According to the telecom watchdog, mobile companies will have to abolish hidden charges and penalties, and make it very quick to transfer numbers to new networks.

“Ofcom receives a large number of complaints about the difficulties experienced by consumers trying to exit their communications service contract,” explained Ofcom.

It added: “Taken together, these suggest that communications providers are systematically making it difficult for customers to exit their contract. We consider that this allegation is extremely serious, and, if sustained, may result in significant consumer harm within the market for UK communications goods and services.”

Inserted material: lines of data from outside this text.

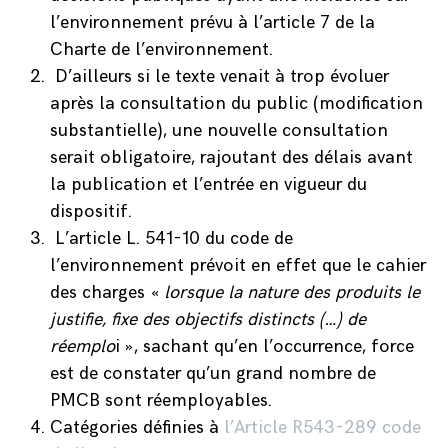
l’environnement prévu à l’article 7 de la
Charte de l’environnement.
D’ailleurs si le texte venait à trop évoluer
après la consultation du public (modification
substantielle), une nouvelle consultation
serait obligatoire, rajoutant des délais avant
la publication et l’entrée en vigueur du
dispositif.
L’article L. 541-10 du code de
l’environnement prévoit en effet que le cahier
des charges «
lorsque la nature des produits le
justifie, fixe des objectifs distincts (…) de
réemplo
i », sachant qu’en l’occurrence, force
est de constater qu’un grand nombre de
PMCB sont réemployables.
Catégories définies à
l’Article R543-289 code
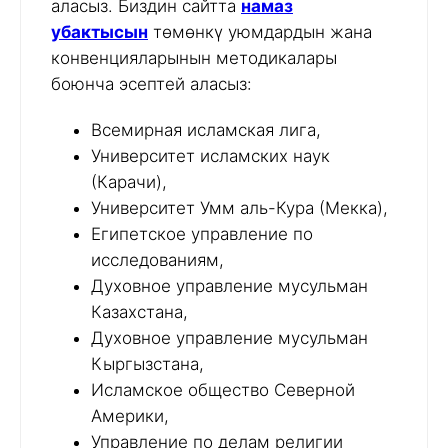
аласыз. Биздин сайтта
намаз
убактысын
төмөнкү уюмдардын жана
конвенцияларынын методикалары
боюнча эсептей аласыз:
Всемирная исламская лига,
Университет исламских наук
(Карачи),
Университет Умм аль-Кура (Мекка),
Египетское управление по
исследованиям,
Духовное управление мусульман
Казахстана,
Духовное управление мусульман
Кыргызстана,
Исламское общество Северной
Америки,
Управление по делам религии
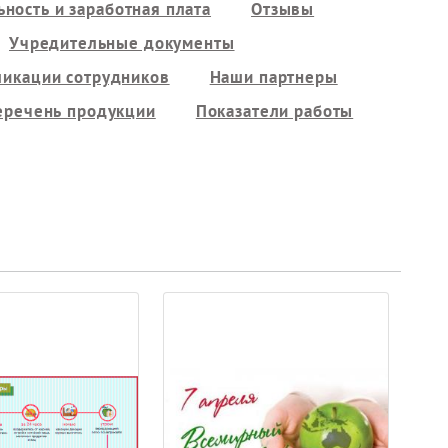
ность и заработная плата
Отзывы
Учредительные документы
ликации сотрудников
Наши партнеры
еречень продукции
Показатели работы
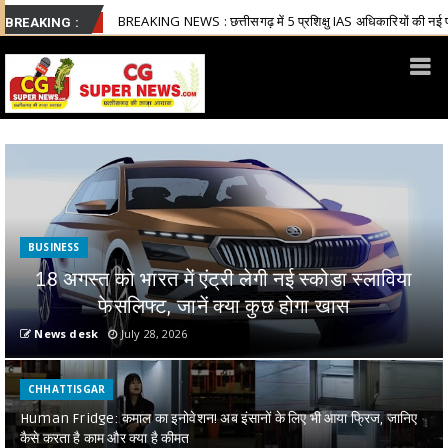
EAKING NEWS : छत्तीसगढ़ में 5 प्रशिक्षु IAS अधिकारियों की नई पदस्थापना
Chhatt
BREAKING :
BUSINESS
18 अगस्त को भारत में एंट्री लेगी नई स्कोडा स्लाविया
फेसलिफ्ट, जानें क्या कुछ होगा खास
News desk
July 28, 2026
CHHATTISGAR
Human Fridge: कमाल का इनोवेशन! अब इंसानों के लिए भी आया फ्रिज, जानिए
कैसे करता है काम और क्या है कीमत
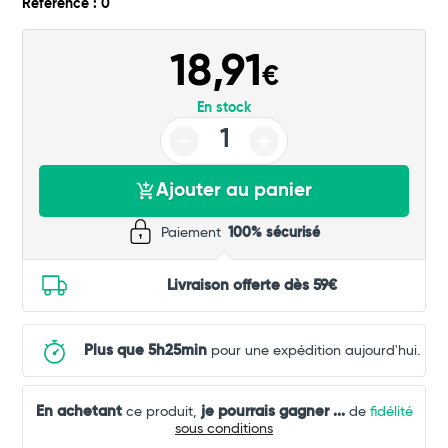
Référence : 0
18,91
€
En stock
Ajouter au panier
Paiement
100% sécurisé
Livraison offerte dès 59€
Plus que 5h25min
pour une expédition aujourd'hui.
En achetant
je pourrais gagner
...
ce produit,
de
fidélité
sous conditions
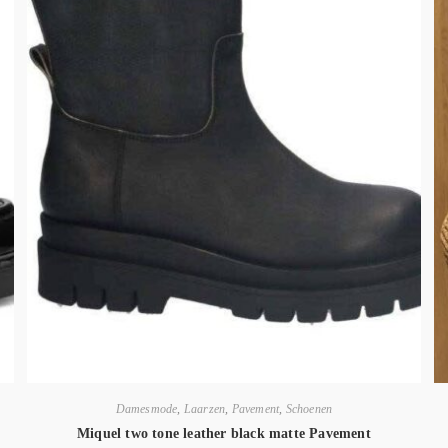
Damesmode
,
Laarzen
,
Pavement
,
Schoenen
Miquel two tone leather black matte Pavement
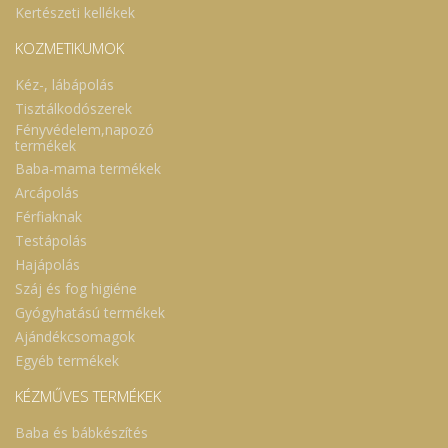
Kertészeti kellékek
KOZMETIKUMOK
Kéz-, lábápolás
Tisztálkodószerek
Fényvédelem,napozó
termékek
Baba-mama termékek
Arcápolás
Férfiaknak
Testápolás
Hajápolás
Száj és fog higiéne
Gyógyhatású termékek
Ajándékcsomagok
Egyéb termékek
KÉZMŰVES TERMÉKEK
Baba és bábkészítés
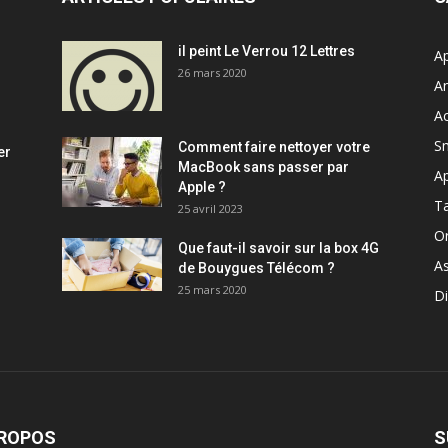
il peint Le Verrou 12 Lettres
Ap
26 mars 2020
A
Ac
S
Comment faire nettoyer votre
er
MacBook sans passer par
A
Apple ?
Ta
25 avril 2023
Or
Que faut-il savoir sur la box 4G
A
de Bouygues Télécom ?
25 mars 2020
Di
PROPOS
S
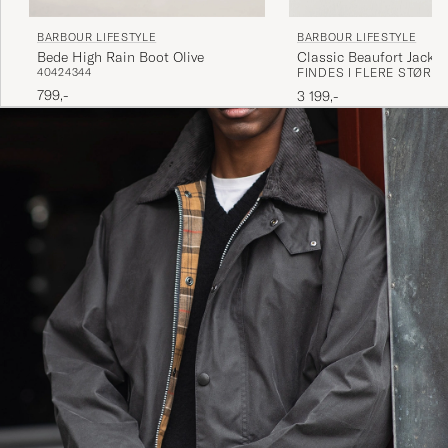
BARBOUR LIFESTYLE
BARBOUR LIFESTYLE
Bede High Rain Boot Olive
Classic Beaufort Jacket
40
42
43
44
FINDES I FLERE STØRR
799,-
3 199,-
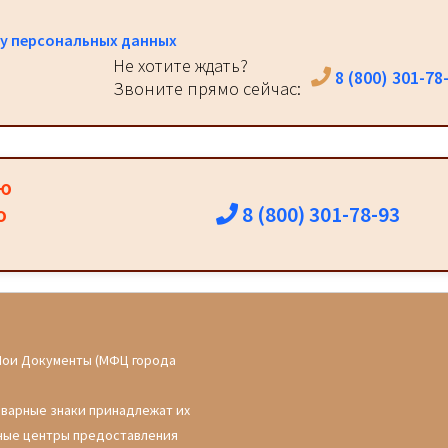
у персональных данных
Не хотите ждать?
8 (800) 301-78
Звоните прямо сейчас:
ию
8 (800) 301-78-93
о
Мои Документы (МФЦ города
оварные знаки принадлежат их
ные центры предоставления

BT, EE, Sky, and TalkTalk are all affected by the new change, although Virgin Media is not included in the broadband reform.


June 11, 2015, 11:30 pm

Why is Virgin exempt. That's unfair and unreasonable as Virgins cable does fail to and is often hit by extended work in areas for as much as 4 months and maybe more which means major slow down and frequent loss of connection.

Charlie Moritz

June 12, 2015, 12:35 am

Yeah why should Virgin be exempt? I was on Virgin Media when I lived in the UK and they can have some serious internet problems!

Penny L Adams

August 26, 2015, 6:55 am

Great news. People should have the freedom to switch between service
providers without paying any penalties. Some developing countries such
as India has rules called mobile number portability which allows the
user to choose between service providers without changing their mobile
number. This service is completely free and users can switch to a
different network within two weeks. Here in Canada we also have such
service called wireless portability. But switching between broadband
service providers is not easy as that of wireless portability. I have
been using the wireless broadband service of ABC Communications from the
past 5 years.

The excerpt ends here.